▶ _WORK ORDER_
Look through the data for the string "MINTZ". Copy every line where it is found.

=== DATA IN THIS EXERCISE ===

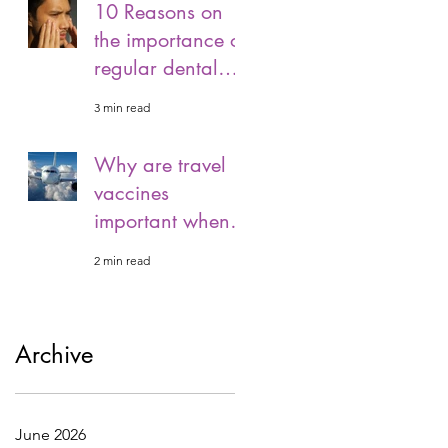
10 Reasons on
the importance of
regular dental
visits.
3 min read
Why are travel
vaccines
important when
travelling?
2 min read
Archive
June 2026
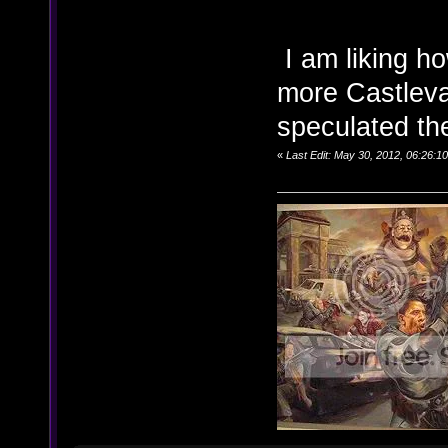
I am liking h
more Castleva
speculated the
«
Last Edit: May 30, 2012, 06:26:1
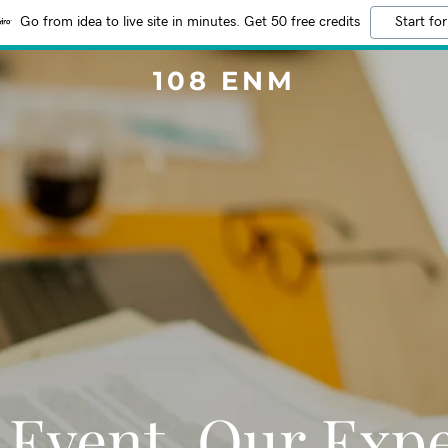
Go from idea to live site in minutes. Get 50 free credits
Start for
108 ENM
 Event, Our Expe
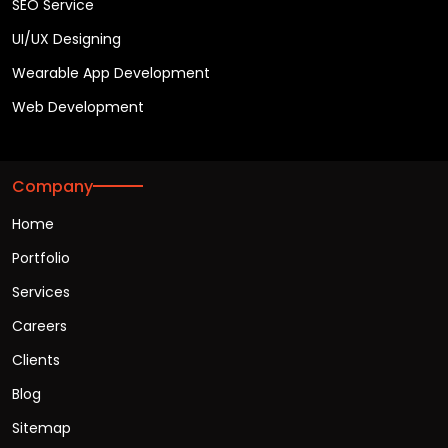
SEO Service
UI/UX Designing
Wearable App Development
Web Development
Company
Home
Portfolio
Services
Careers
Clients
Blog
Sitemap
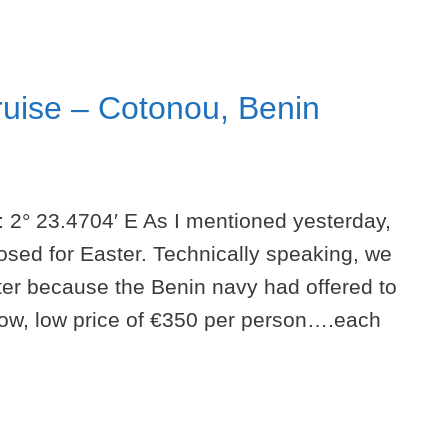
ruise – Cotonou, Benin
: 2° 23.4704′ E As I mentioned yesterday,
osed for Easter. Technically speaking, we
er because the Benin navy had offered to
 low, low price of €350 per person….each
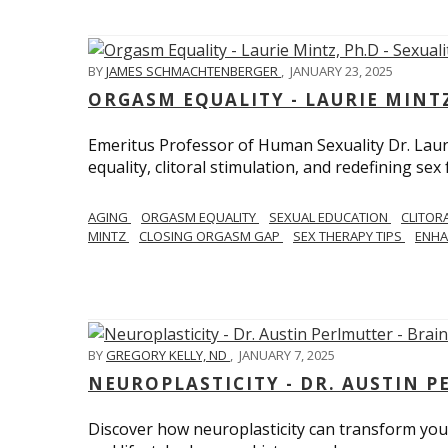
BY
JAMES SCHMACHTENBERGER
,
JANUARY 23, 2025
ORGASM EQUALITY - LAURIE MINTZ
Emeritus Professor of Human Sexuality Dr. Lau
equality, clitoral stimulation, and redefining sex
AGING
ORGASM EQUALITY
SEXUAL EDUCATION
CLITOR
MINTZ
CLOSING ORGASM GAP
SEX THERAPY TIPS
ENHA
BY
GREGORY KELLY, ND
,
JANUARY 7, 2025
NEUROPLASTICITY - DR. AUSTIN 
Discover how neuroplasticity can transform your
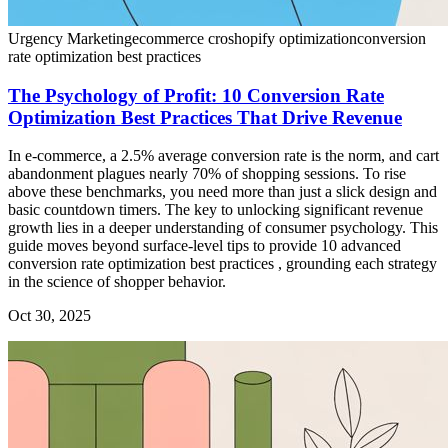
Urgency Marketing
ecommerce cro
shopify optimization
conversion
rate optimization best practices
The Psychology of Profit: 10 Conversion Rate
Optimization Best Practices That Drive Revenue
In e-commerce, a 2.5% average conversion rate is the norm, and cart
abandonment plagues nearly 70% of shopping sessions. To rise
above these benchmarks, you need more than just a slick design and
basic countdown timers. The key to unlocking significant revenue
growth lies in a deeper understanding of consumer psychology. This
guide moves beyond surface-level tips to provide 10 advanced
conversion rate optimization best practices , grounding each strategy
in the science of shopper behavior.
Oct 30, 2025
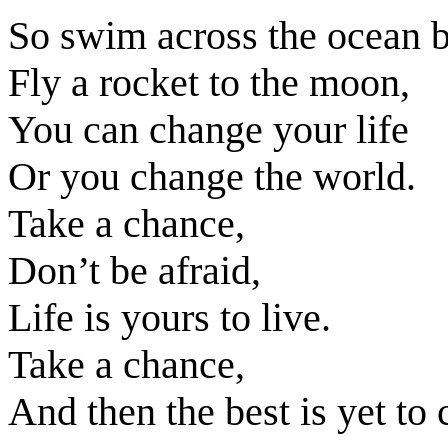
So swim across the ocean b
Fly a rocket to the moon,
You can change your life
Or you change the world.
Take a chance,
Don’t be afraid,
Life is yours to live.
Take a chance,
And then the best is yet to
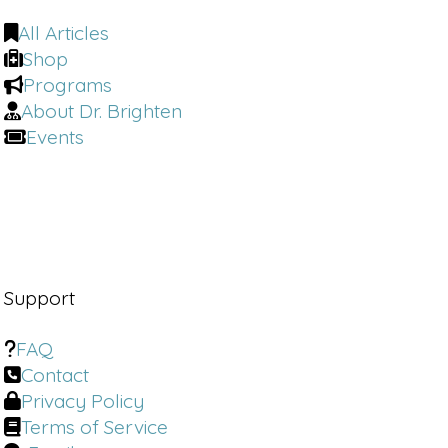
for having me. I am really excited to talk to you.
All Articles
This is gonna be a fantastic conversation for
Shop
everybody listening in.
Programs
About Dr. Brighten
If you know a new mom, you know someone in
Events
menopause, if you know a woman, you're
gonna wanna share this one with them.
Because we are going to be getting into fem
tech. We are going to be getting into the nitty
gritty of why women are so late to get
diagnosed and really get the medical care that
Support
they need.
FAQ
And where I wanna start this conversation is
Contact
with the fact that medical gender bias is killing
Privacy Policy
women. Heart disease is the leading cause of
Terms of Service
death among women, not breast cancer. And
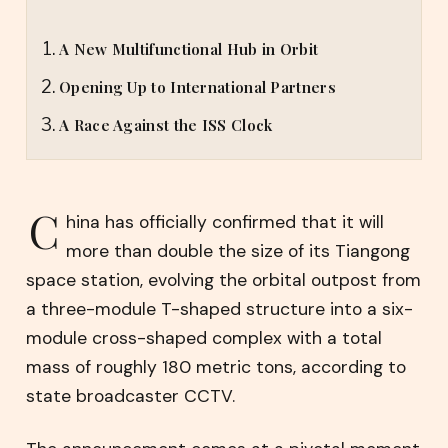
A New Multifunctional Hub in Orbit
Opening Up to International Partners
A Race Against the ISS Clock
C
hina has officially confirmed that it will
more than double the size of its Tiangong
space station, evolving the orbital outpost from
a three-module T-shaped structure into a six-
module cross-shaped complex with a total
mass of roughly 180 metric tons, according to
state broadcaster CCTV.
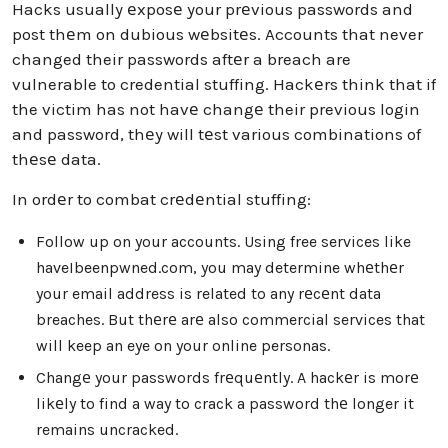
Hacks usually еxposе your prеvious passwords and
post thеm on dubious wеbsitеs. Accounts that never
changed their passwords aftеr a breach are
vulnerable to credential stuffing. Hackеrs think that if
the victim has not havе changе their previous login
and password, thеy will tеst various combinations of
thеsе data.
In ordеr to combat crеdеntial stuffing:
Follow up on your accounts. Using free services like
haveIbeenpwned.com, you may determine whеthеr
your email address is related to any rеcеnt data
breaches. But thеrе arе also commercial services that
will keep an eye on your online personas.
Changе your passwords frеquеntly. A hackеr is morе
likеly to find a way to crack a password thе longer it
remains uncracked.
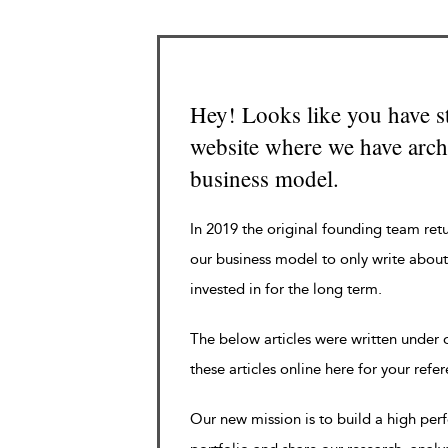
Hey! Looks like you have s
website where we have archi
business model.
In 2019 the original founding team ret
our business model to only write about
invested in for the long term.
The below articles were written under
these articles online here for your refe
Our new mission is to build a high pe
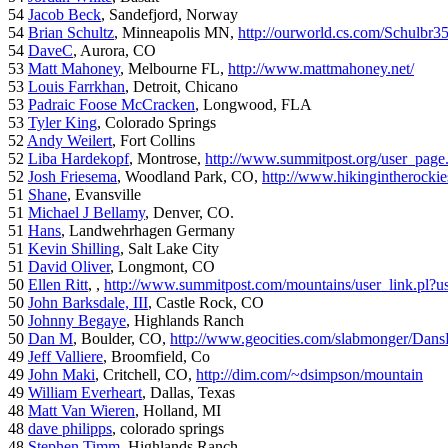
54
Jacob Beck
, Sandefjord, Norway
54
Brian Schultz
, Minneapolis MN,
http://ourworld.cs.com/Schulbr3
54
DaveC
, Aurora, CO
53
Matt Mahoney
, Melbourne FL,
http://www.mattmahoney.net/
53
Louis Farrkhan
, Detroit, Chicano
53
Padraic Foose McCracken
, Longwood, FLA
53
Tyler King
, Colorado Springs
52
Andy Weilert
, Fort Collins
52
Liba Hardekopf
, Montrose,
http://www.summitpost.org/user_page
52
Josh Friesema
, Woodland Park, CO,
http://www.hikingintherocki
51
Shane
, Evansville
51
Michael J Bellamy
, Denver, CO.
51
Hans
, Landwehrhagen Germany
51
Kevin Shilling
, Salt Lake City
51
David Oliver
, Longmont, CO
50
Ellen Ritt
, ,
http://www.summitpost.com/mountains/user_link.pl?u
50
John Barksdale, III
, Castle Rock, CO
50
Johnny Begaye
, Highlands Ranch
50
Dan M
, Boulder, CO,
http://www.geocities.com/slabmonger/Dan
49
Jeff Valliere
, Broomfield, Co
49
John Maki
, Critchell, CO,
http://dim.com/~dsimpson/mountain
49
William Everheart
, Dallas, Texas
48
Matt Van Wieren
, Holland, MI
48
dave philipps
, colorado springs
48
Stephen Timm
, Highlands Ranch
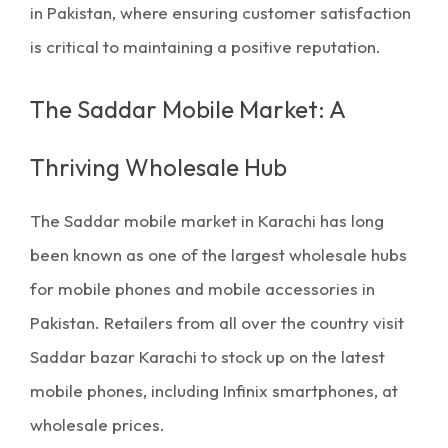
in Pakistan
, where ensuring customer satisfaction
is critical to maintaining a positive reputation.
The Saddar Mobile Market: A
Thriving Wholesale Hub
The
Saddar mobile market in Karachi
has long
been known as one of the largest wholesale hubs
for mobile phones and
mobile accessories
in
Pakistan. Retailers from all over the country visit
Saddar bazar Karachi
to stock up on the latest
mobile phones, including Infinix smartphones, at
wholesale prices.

===

▶ _RESULT_
ORGASM EQUALITY - LAURIE MINTZ
MINTZ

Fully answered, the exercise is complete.